EXERCISE REQUIREMENTS: Copy the data. Keep every character as given.

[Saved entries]
--------------------

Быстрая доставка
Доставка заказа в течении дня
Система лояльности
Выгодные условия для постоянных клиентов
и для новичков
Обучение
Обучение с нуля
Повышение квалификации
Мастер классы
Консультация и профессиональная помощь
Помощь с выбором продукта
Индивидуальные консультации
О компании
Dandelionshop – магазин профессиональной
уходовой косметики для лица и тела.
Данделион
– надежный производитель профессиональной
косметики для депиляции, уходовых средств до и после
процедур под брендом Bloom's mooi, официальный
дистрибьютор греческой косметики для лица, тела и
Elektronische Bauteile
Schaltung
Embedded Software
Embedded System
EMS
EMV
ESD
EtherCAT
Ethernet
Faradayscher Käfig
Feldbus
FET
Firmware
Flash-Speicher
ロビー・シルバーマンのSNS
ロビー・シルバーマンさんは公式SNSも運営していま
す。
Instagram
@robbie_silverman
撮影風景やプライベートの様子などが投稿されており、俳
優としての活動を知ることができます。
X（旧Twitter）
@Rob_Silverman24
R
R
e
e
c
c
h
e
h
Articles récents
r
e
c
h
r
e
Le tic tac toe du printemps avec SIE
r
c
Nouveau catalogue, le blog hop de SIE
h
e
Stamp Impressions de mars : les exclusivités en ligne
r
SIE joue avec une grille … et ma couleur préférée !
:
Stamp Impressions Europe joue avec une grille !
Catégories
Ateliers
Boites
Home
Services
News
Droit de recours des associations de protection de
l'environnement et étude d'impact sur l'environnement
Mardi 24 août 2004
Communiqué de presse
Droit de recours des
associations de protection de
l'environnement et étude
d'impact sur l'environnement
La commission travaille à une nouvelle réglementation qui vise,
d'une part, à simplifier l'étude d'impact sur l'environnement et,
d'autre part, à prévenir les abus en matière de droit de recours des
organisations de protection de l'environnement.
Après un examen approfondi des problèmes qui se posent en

--------------------

TASK RESPONSE:
Быстрая доставка
Доставка заказа в течении дня
Система лояльности
Выгодные условия для постоянных клиентов
и для новичков
Обучение
Обучение с нуля
Повышение квалификации
Мастер классы
Консультация и профессиональная помощь
Помощь с выбором продукта
Индивидуальные консультации
О компании
Dandelionshop – магазин профессиональной
уходовой косметики для лица и тела.
Данделион
– надежный производитель профессиональной
косметики для депиляции, уходовых средств до и после
процедур под брендом Bloom's mooi, официальный
дистрибьютор греческой косметики для лица, тела и
Elektronische Bauteile
Schaltung
Embedded Software
Embedded System
EMS
EMV
ESD
EtherCAT
Ethernet
Faradayscher Käfig
Feldbus
FET
Firmware
Flash-Speicher
ロビー・シルバーマンのSNS
ロビー・シルバーマンさんは公式SNSも運営していま
す。
Instagram
@robbie_silverman
撮影風景やプライベートの様子などが投稿されており、俳
優としての活動を知ることができます。
X（旧Twitter）
@Rob_Silverman24
R
R
e
e
c
c
h
e
h
Articles récents
r
e
c
h
r
e
Le tic tac toe du printemps avec SIE
r
c
Nouveau catalogue, le blog hop de SIE
h
e
Stamp Impressions de mars : les exclusivités en ligne
r
SIE joue avec une grille … et ma couleur préférée !
:
Stamp Impressions Europe joue avec une grille !
Catégories
Ateliers
Boites
Home
Services
News
Droit de recours des associations de protection de
l'environnement et étude d'impact sur l'environnement
Mardi 24 août 2004
Communiqué de presse
Droit de recours des
associations de protection de
l'environnement et étude
d'impact sur l'environnement
La commission travaille à une nouvelle réglementation qui vise,
d'une part, à simplifier l'étude d'impact sur l'environnement et,
d'autre part, à prévenir les abus en matière de droit de recours des
organisations de protection de l'environnement.
Après un examen approfondi des problèmes qui se posent en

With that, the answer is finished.